Halfway to You(18)
But my mother surprised me. “Annie, you must go to Greece. You must.”
“I—you’re not angry?”
“Angry?” She sounded so surprised—but then again, her sober self might not have known the depth of her drunken cruelty. I heard her take another clanking sip and realized it must’ve been her first drink of the day. A screwdriver, probably.
“Hasn’t Greece always been your dream?”
“A mother can live vicariously through her daughter, dear. Go to Greece. One of us ought to, and you’re already so close.”
A brief flash of empowerment darted through me like a hornet—and then a sting of doubt followed. “But . . . this isn’t just about Greece. It’s about Todd. Am I crazy for trying to track him down?”
I should note here, Maggie, that I had forgotten the magnitude of my mother’s romanticism. I’d forgotten that she was even more sentimental than I was, at least within the context of men and true love. So when she said what she said next, it bowled me over like a bus through an intersection—I didn’t see it coming.
“Life is about risk, Annie, and there’s no better risk than love.”
My mother: she could be wise—when she wasn’t a complete and utter mess.
I wiped the moisture from my eyes, stunned by the smack of her sentiment.
“Do it. Go to Greece. Track him down. Make the grand gesture. Then tell me all about it, all right? Take pictures.”
“All right,” I said, still uncertain, but I owed her this, at least. I owed her pictures of Mykonos.
She giggled again, and I heard kissing.
“I’ll let you go,” I said.
“Oh! While I have you: Can you send money? I’m behind on some payments.”
“Payments for what?” Before I left, I had paid off her double-wide and car, and given her a sizable nest egg.
“Just little things. Phone, utilities.”
The fracture in my heart filled with liquid heat. “I don’t understand. How could you possibly be behind?”
“I spent it all.”
“You—what?”
The night manager of the hotel—who had been reading on the couch in the tiny lobby—was watching me now. She probably sensed that the conversation had turned sour, even if some of the English was gibberish to her. I turned away, hunching over the receiver, trying not to make a scene. I felt like a dirty, low-life American—like I was sullying the elegance of this place.
Mom explained, “I gave Bill some funds so he could start his own car shop. But he’s still getting things set up, so—”
Fuming, I growled into the phone: “I left you fifty thousand dollars!”
“Don’t sound so smug,” my mother hissed.
Just like that, all the connection I’d been craving drained out through my feet, leaving me brittle. “But how could you have spent it all?”
“Excuse me?” she said, and suddenly her voice was no longer Glinda the Good Witch—it was wicked. “All your money should’ve been mine. All of it! The sacrifices I made for you, the freedom I lost. Don’t you dare scold me for asking for more of it, while you . . . you . . . whore around in Europe. While you steal my dream. Don’t. You. Fucking. Dare.”
There she was. The mother I knew so well.
“Dad sent you plenty over the years,” I bit out. “This just proves that I was right! That even with that small fraction of my money, the money that he left me, you’re too goddamn irresponsible to make any use of it.”

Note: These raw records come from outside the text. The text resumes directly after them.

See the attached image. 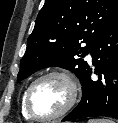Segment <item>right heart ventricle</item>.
I'll list each match as a JSON object with an SVG mask.
<instances>
[{
    "instance_id": "right-heart-ventricle-1",
    "label": "right heart ventricle",
    "mask_w": 118,
    "mask_h": 123,
    "mask_svg": "<svg viewBox=\"0 0 118 123\" xmlns=\"http://www.w3.org/2000/svg\"><path fill=\"white\" fill-rule=\"evenodd\" d=\"M27 89L23 92L22 97H21V103H20V110H21V114L22 116L27 119V120H31L32 118L30 117V115L27 113L26 107H25V94H26Z\"/></svg>"
}]
</instances>
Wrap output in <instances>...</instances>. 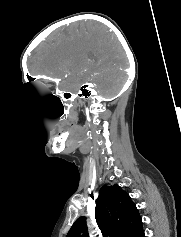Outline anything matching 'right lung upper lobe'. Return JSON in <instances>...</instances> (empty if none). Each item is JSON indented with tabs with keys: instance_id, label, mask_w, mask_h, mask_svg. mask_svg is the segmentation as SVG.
<instances>
[{
	"instance_id": "right-lung-upper-lobe-1",
	"label": "right lung upper lobe",
	"mask_w": 181,
	"mask_h": 237,
	"mask_svg": "<svg viewBox=\"0 0 181 237\" xmlns=\"http://www.w3.org/2000/svg\"><path fill=\"white\" fill-rule=\"evenodd\" d=\"M95 218L103 237H139L142 221L128 193L118 185H105L96 201ZM66 237H89L86 217H79Z\"/></svg>"
}]
</instances>
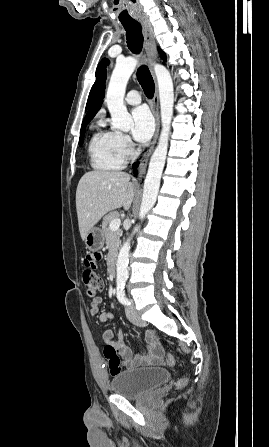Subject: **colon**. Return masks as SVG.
<instances>
[{"instance_id":"5ec220e1","label":"colon","mask_w":269,"mask_h":447,"mask_svg":"<svg viewBox=\"0 0 269 447\" xmlns=\"http://www.w3.org/2000/svg\"><path fill=\"white\" fill-rule=\"evenodd\" d=\"M102 255L99 251H93L92 253L85 254V261L82 270V280L86 288V296L94 298L99 290L103 288V279L96 273V271L103 270V263L100 262ZM103 354L107 360L108 372L112 376H118L121 374L123 368L121 365V359L116 349L110 345L104 346ZM127 356L131 353L127 351ZM163 364L173 365L175 357L170 354L162 359ZM178 387H187L189 381L187 378H178L176 381Z\"/></svg>"}]
</instances>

“I’m irresponsible?” My mother barked out a single, cruel laugh. “Look where you are, Ann. Look around and tell me you’re not a hypocrite.”

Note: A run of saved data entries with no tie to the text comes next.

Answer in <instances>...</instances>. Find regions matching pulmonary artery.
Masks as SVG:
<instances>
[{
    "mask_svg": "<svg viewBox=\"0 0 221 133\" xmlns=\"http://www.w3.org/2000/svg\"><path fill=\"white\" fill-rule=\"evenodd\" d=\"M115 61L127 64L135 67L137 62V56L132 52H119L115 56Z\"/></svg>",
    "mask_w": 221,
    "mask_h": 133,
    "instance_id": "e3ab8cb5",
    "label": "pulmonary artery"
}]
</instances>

My shoulders quivered with rage, with hurt. “You can’t blame me for running away from my shithole of a life.”
“You’re right,” my mother said, but her voice was slippery and mean. “I blame myself. I blame myself for raising such a little—”
I hung up. Or rather, I dropped the phone into the cradle.
My ears were ringing, my cheeks burned, and my eyes blurred with tears. I swiped a knuckle under my nose and slipped off the chair. Calmly, I thanked the night manager for letting me use the phone. Then I slunk back to my room.
The next morning, I packed my things.
I would wire my mother more money, but then that was it. She wouldn’t get another dime from me, no matter how much she thought she deserved it. No matter how much she cursed or yelled. That morning, I promised myself that I would never go back to Colorado.
Instead, I was going to Greece.
I came up with a million excuses not to go—most of them relating to me seeming obsessive, stalkery, or immature—but despite my mother’s wrath, she was right: life was about taking risks. And what else would I do? I had no home, no plan, nowhere else to be. Of all the people I wanted to talk to, to find comfort in, Todd was it. If I found him in Greece and he told me he never wanted to see me again, I would respect that. But first I had to try, because if I didn’t, the endless wondering would eat me alive, and I would regret it for the rest of my life.
Those stakes were too high to ignore.
I don’t know how else to explain it, other than to say: I just had a feeling. And remember what I said about feelings, Maggie? Going to Greece was no less than divine intervention.